Ideal candidates will have a background in server development, system design, root cause, scoping complex issues, qualification, problem solving and developing corrective actions.
Key job responsibilities
Design and Architecture: Own server architecture, board design, component selection, thermal and power design, and ODM technical reviews. Make trade-off decisions balancing performance, cost, and manufacturability. Lead design reviews with manufacturing partners and ensure designs scale to production volumes.
Fleet Operations: Monitor production quality, analyze field data to inform future designs, and drive continuous improvement. Collaborate with operations teams to ensure your designs meet reliability targets in production environments.
A day in the life
You will spend your time making design decisions—defining technical requirements, conducting design reviews with manufacturing partners, selecting components, and architecting thermal and power solutions. You will interface with customers to translate requirements into technical specifications and work with manufacturing partners to ensure your designs scale to production. You will collaborate with interdisciplinary teams including component engineers, firmware developers, test engineers, and integration specialists to deliver complete server solutions.
About the team
*Why AWS*
Amazon Web Services (AWS) is the world’s most comprehensive and broadly adopted cloud platform. We pioneered cloud computing and never stopped innovating — that’s why customers from the most successful startups to Global 500 companies trust our robust suite of products and services to power their businesses.
*Diverse Experiences*
Amazon values diverse experiences. Even if you do not meet all of the preferred qualifications and skills listed in the job description, we encourage candidates to apply. If your career is just starting, hasn’t followed a traditional path, or includes alternative experiences, don’t let it stop you from applying.
*Work/Life Balance*
We value work-life harmony. Achieving success at work should never come at the expense of sacrifices at home, which is why we strive for flexibility as part of our working culture. When we feel supported in the workplace and at home, there’s nothing we can’t achieve in the cloud.
*Inclusive Team Culture*
Here at AWS, it’s in our nature to learn and be curious. Our employee-led affinity groups foster a culture of inclusion that empower us to be proud of our differences. Ongoing events and learning experiences, including our Conversations on Race and Ethnicity (CORE) and AmazeCon (diversity) conferences, inspire us to never stop embracing our uniqueness.
*Mentorship and Career Growth*
We’re continuously raising our performance bar as we strive to become Earth’s Best Employer. That’s why you’ll find endless knowledge-sharing, mentorship and other career-advancing resources here to help you develop into a better-rounded professional.

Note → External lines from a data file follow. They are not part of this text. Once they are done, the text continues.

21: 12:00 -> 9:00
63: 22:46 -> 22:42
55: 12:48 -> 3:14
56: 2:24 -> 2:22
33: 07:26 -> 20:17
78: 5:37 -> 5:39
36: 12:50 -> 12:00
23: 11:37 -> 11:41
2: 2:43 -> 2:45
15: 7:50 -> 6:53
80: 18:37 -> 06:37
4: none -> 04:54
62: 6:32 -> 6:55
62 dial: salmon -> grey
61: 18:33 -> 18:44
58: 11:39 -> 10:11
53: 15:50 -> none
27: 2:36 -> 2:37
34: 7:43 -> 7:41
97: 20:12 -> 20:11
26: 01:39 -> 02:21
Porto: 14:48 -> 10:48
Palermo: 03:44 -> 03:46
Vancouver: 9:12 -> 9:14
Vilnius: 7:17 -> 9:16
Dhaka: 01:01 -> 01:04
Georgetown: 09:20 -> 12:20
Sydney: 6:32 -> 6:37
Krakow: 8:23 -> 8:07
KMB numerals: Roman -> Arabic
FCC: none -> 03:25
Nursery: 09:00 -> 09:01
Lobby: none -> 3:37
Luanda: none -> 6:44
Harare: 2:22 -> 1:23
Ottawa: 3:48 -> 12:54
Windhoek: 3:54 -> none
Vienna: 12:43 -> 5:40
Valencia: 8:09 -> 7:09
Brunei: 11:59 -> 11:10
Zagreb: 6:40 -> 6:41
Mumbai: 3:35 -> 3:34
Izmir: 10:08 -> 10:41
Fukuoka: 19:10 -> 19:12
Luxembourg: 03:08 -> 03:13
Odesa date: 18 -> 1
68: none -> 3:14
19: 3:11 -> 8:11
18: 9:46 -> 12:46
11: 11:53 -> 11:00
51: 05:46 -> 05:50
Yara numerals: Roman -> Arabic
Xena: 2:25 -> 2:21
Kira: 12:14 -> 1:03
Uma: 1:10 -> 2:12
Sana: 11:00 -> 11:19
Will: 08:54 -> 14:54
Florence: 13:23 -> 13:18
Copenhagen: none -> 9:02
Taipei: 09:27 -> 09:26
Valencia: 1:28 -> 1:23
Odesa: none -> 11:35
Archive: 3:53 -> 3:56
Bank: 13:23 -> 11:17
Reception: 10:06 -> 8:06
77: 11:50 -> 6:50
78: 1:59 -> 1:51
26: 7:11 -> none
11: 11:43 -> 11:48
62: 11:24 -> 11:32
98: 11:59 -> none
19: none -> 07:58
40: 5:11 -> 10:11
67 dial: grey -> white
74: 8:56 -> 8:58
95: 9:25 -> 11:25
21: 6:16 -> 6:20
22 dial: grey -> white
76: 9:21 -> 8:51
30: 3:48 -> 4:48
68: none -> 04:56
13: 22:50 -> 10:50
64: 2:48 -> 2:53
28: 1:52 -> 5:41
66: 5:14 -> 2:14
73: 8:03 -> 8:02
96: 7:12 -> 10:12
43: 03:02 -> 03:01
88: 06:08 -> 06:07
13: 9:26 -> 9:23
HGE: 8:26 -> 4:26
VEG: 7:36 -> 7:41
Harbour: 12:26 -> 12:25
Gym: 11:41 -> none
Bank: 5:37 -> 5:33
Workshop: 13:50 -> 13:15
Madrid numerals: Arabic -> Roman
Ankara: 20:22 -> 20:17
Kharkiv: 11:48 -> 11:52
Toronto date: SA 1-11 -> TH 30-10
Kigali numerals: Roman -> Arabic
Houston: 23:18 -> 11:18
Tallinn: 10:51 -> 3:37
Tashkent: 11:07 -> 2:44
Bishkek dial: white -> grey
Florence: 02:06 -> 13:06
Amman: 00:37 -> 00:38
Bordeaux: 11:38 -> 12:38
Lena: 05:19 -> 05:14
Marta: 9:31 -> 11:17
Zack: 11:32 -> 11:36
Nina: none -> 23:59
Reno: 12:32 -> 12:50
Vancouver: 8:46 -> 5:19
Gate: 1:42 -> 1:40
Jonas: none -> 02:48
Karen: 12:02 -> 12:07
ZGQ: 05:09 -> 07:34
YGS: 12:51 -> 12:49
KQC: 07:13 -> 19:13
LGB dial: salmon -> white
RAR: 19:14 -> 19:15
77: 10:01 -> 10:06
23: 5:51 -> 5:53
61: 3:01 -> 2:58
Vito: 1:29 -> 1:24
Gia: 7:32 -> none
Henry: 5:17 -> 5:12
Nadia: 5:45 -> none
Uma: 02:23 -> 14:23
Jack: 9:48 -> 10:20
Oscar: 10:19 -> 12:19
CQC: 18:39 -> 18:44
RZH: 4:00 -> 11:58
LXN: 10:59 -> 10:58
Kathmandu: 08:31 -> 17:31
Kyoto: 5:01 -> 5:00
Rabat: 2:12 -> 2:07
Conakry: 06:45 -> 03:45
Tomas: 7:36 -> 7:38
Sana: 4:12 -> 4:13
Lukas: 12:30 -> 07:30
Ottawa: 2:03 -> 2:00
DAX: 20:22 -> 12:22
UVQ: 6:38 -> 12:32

The Hardware Engineering AI / ML development team is a group of engineers and technical program managers directly responsible for launching hardware in the fleet. Located out of Seattle, Cupertino and Austin we work on programs with global development teams (both internal and external to Amazon). Our servers are located in datacenters globally.
The members of our team have a diverse set of technical backgrounds but all share a common trait of Bias for Action and strong Ownership. We enjoy applying a startup model of delivering fully functional solutions for our customers.